The coalition has submitted a formal response to the Treasury consultation on the Autumn Statement, which closed on Friday 17 October, 2014.
- The Dredging up Trouble report is endorsed by the Chartered Institution of Water and Environmental Managers (CIWEM); The Wildlife Trusts; Angling Trust; Wildfowl and Wetlands Trust; Institute of Fisheries Management; Friends of the Earth; Buglife; RSPB; Salmon & Trout Association; Amphibian and Reptile Conservation; and Wildlife and Countryside Link.
- The 10 principles outlined in the Dredging up Trouble report are:
Protecting life and public health
Defences that protect hospitals, care homes and bungalows – where people can’t escape upstairs – should be top of the list.
Natural Flood Management
More and more towns and villages are being protected by flood schemes that integrate habitat restoration with traditional flood walls: wetlands that store floodwaters, woodlands that slow flash floods and river restoration to hold more water in meanders and natural floodplains.
New Flood Defences
With 4 million homes at risk of flooding there is inevitably a long list of worthwhile new flood defences waiting to be built once enough funding becomes available.
It can take months or years to get back into your house after a flood, and the long and complicated recovery process can be as upsetting as the original flood.
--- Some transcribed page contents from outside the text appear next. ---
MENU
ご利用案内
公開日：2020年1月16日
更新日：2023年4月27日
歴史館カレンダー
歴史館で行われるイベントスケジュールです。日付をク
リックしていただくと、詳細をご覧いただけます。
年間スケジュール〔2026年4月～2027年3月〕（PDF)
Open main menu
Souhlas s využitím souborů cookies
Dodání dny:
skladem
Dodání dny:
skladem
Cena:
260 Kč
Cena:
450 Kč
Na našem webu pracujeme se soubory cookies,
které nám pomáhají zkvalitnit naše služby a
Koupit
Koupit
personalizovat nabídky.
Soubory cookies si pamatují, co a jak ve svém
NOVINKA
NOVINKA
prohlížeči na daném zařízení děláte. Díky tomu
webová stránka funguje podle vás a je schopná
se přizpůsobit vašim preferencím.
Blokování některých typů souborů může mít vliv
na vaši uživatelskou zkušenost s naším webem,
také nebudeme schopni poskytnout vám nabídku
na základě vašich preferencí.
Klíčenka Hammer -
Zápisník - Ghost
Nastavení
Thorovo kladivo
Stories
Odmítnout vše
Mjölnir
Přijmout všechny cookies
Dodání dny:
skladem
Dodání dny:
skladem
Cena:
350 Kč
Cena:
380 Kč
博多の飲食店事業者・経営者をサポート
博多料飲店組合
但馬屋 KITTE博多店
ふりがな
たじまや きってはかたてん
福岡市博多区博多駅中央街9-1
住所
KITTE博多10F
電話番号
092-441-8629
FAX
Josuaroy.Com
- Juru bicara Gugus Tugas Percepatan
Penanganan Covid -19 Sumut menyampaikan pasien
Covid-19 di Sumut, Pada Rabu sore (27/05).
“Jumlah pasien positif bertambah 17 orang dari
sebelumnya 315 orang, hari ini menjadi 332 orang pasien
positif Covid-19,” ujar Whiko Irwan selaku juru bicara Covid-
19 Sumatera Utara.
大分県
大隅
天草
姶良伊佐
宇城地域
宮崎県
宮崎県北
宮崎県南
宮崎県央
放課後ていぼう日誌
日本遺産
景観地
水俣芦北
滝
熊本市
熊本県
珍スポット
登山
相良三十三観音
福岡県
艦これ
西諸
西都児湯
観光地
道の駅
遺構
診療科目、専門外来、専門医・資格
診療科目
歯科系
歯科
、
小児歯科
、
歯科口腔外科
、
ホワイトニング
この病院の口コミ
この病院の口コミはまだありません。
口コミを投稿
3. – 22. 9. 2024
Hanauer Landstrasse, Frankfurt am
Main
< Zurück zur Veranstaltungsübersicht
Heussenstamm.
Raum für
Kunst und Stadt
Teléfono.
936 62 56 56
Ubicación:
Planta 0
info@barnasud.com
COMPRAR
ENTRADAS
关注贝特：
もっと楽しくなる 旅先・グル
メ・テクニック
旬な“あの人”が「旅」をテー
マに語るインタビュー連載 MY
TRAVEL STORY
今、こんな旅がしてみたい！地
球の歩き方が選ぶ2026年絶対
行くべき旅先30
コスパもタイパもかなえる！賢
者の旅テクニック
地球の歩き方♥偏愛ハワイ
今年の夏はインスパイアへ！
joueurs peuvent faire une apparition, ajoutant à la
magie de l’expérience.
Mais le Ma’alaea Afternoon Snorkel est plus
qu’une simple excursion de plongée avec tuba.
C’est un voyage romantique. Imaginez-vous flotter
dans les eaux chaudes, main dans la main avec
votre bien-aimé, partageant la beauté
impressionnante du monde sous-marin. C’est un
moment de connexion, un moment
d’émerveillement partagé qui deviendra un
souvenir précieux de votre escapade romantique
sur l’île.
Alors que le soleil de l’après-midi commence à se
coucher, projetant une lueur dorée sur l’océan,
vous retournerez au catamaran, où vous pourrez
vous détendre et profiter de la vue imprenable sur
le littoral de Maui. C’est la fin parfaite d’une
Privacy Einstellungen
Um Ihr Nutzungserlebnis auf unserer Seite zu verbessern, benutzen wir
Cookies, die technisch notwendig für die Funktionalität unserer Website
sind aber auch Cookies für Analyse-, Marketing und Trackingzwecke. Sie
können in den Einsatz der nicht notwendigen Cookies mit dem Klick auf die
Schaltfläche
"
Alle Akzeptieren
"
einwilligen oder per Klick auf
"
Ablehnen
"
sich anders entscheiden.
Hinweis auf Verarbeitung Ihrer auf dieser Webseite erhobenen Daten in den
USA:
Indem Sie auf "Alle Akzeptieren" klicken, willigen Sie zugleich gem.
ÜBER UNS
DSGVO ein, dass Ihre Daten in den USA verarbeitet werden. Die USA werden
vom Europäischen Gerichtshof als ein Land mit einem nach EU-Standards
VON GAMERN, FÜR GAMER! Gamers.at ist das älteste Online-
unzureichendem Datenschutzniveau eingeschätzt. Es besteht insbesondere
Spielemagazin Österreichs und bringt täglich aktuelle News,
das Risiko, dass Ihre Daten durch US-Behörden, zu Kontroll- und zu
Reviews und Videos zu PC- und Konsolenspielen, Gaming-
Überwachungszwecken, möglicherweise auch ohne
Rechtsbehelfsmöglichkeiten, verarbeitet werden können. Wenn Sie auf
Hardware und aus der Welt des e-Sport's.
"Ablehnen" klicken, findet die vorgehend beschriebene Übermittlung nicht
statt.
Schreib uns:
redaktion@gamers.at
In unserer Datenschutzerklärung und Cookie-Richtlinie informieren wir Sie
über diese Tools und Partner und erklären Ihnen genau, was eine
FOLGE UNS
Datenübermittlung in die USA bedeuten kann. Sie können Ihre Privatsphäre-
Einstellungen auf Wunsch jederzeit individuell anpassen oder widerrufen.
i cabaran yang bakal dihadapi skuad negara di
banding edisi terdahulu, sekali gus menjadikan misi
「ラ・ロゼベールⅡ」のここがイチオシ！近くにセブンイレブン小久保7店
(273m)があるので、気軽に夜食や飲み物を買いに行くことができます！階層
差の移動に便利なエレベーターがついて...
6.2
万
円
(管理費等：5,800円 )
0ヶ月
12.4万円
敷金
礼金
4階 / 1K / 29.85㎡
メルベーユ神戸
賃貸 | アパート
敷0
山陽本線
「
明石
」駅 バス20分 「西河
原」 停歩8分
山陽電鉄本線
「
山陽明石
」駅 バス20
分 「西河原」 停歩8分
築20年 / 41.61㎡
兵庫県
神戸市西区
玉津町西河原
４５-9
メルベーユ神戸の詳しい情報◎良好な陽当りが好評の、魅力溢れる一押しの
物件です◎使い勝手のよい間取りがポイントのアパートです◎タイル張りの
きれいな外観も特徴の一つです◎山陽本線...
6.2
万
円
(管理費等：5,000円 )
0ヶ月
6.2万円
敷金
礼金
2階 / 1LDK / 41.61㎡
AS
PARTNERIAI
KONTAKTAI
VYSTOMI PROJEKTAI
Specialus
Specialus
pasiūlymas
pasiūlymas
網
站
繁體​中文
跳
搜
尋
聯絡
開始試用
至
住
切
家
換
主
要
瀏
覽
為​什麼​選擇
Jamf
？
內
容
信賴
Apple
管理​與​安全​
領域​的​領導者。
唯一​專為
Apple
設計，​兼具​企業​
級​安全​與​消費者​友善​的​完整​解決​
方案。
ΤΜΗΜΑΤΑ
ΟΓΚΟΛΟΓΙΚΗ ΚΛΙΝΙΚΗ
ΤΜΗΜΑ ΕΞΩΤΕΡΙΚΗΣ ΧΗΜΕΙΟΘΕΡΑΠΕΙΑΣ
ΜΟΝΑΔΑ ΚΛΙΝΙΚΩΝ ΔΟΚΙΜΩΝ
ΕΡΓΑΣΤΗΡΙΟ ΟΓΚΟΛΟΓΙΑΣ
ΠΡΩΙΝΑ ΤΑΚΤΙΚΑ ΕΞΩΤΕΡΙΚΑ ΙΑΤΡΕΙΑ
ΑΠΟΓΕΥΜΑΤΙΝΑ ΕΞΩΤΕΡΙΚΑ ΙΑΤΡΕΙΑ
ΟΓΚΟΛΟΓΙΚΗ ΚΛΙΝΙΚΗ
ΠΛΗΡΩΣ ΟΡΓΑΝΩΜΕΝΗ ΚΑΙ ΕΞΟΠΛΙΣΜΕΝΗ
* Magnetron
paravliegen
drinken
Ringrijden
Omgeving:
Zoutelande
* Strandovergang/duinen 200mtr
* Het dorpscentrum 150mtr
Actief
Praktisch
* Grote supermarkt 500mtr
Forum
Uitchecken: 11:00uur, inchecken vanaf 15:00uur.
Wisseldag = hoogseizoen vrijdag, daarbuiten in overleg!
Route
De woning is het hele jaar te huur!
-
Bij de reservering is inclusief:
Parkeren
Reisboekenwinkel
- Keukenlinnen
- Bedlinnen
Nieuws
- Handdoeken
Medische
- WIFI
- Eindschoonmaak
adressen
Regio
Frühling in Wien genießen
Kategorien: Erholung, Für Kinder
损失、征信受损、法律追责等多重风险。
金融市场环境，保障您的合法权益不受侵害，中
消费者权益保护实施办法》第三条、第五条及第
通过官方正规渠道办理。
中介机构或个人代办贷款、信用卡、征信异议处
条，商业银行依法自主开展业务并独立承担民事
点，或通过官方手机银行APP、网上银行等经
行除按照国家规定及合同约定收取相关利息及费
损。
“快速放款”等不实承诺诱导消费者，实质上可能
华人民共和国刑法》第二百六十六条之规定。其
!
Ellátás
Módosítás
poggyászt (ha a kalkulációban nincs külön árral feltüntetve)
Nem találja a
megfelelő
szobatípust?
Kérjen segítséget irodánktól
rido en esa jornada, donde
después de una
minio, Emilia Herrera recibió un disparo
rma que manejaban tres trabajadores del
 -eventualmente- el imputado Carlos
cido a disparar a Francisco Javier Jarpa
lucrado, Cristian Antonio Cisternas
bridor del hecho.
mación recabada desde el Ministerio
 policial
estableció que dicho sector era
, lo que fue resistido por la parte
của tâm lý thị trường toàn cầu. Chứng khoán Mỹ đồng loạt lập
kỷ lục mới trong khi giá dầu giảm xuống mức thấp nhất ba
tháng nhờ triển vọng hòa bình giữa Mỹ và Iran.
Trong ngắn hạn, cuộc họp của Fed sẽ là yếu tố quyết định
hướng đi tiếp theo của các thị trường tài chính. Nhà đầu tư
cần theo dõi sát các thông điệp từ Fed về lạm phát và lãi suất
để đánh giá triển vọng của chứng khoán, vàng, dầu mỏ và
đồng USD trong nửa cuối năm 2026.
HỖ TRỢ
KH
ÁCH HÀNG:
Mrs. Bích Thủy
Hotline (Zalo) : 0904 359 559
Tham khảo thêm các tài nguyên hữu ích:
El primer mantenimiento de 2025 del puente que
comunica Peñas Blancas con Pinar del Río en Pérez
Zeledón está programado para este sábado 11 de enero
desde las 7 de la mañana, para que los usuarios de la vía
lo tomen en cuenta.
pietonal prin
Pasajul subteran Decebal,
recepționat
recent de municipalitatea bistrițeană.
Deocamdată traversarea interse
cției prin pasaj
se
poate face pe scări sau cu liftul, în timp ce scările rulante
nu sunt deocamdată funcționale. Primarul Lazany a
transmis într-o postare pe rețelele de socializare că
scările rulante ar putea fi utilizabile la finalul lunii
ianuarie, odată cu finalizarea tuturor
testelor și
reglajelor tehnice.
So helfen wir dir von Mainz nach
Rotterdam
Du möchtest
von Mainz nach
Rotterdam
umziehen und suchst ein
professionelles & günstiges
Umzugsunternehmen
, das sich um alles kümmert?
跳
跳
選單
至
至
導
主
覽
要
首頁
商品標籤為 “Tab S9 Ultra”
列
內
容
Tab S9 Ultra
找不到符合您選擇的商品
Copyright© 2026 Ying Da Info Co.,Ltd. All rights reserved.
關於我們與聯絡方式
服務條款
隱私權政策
Government could offer an important helping hand to people as they put their home or business back together.
The evidence for the cost-effectiveness, biodiversity provision and water treatment capabilities have been demonstrated repeatedly and it is therefore time for SuDS to be taken up on a much larger scale.
Coping with Climate Change
Climate change is already delivering more extreme weather with more flood events of greater severity. Investment is badly needed in adaptive schemes to provide future resilience for flood prone communities.
Defending Transport & Utilities
One-fifth of our rail network is at risk of flooding, a quarter of our gas infrastructure and many of our largest ports. It is important that money is available to safeguard our national infrastructure.
Enough staff for emergencies
4,500 Environment Agency staff were involved in last winter’s emergency flood work, including 800 who don’t usually work on flood management. With over a thousand jobs are expected to be lost in the Environment Agency alone it is doubtful whether the sufficient resources will be available to cover future flood events.
Enforcing the rules
Farmers receive £2 billion a year in subsidy on the condition that minimum legal safeguards are met including safeguarding soils so they don’t wash off fields and clog our rivers. Environment Agency surveys have found thousands of soil erosion issues yet only a tiny percentage result in enforcement action.
A duty of care to communities
We believe there should be much greater clarity about the role of local and national government in planning and facilitating adaptation, with funding dedicated to help people, communities and businesses who can’t be fully protected
- In June 2014, the Environment Agency informed stakeholders of a new instruction from the Environment Secretary appearing to prioritise dredging over other flood-risk management options: “I want to let you know that the Secretary of State has requested that we provide Defra with a prioritised list of locations where dredging would improve conveyance and reduce flood risk. This follows the ongoing response to the winter floods and the recent response to the EFRA Committee.”